Es ist nicht ganz klar, warum das Gewicht Asiaten stärker beeinflusst, aber es kann an Unterschieden im Gesamtkörperfett liegen, unabhängig von Ihrem tatsächlichen Gewicht. Laut einer Pressemitteilung der Harvard University haben Asiaten im Vergleich zu weißen Europäern mit demselben BMI einen um 3 bis 5 Prozent höheren Gesamtkörperfettanteil. Darüber hinaus haben insbesondere Südasiaten einen besonders hohen Körperfettanteil und sind anfälliger für eine Gewichtszunahme im Bauch, dem gefährlichsten Bereich für eine Gewichtszunahme. Unabhängig von Ihrem Gesamtgewicht erhöht eine große Menge an Bauchfett Ihr Risiko für ernsthafte Gesundheitsprobleme wie Herz-Kreislauf-Erkrankungen, Insulinresistenz, Typ-2-Diabetes und Darmkrebs.

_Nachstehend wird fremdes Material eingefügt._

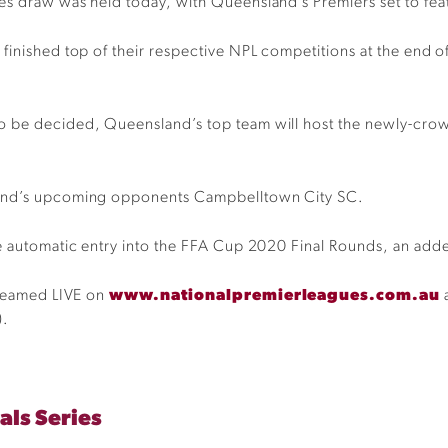
es draw was held today, with Queensland’s Premiers set to feat
finished top of their respective NPL competitions at the end of
o be decided, Queensland’s top team will host the newly-crow
sland’s upcoming opponents Campbelltown City SC.
e automatic entry into the FFA Cup 2020 Final Rounds, an added
treamed LIVE on
www.nationalpremierleagues.com.au
a
).
als Series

Auf der anderen Seite kann eine Gewichtszunahme für Asiaten im Vergleich zu Weißen gefährlicher sein, für Schwarze kann sie jedoch etwas weniger gefährlich sein. BET berichtete, dass schwarze Amerikaner dazu neigen, weniger viszerales Fett um ihre Organe und mehr Muskelmasse zu haben als ihre weißen Kollegen mit dem gleichen BMI. Obwohl sie schwerer sind und mehr Körperfett haben, ist dies möglicherweise nicht so schädlich für ihre allgemeine Gesundheit, da sich dieses Fett ansammelt.

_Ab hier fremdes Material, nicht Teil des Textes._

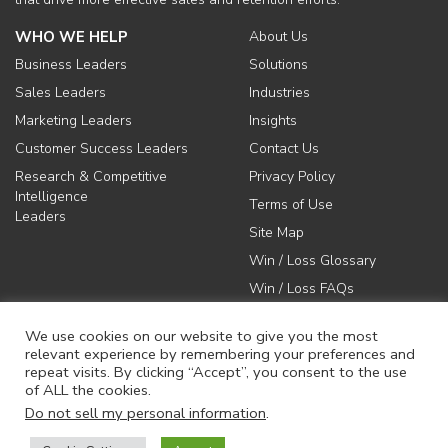
WHO WE HELP
About Us
Business Leaders
Solutions
Sales Leaders
Industries
Marketing Leaders
Insights
Customer Success Leaders
Contact Us
Research & Competitive
Privacy Policy
Intelligence
Terms of Use
Leaders
Site Map
Win / Loss Glossary
Win / Loss FAQs
We use cookies on our website to give you the most
relevant experience by remembering your preferences and
repeat visits. By clicking “Accept”, you consent to the use
of ALL the cookies.
617-731-1045
Do not sell my personal information
.
info@anovaconsulting.com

„Im Moment gelten nicht-hispanische weiße Frauen erst dann als fettleibig, wenn sie einen BMI von 30 oder höher haben“, erklärte Molly Bray, außerordentliche Professorin für Pädiatrie am Baylor College of Medicine in Houston, die 2009 eine Studie zu diesem Thema mitverfasst hat "Für afroamerikanische Frauen liegt die Zahl, die überquert werden muss, bei etwa 32."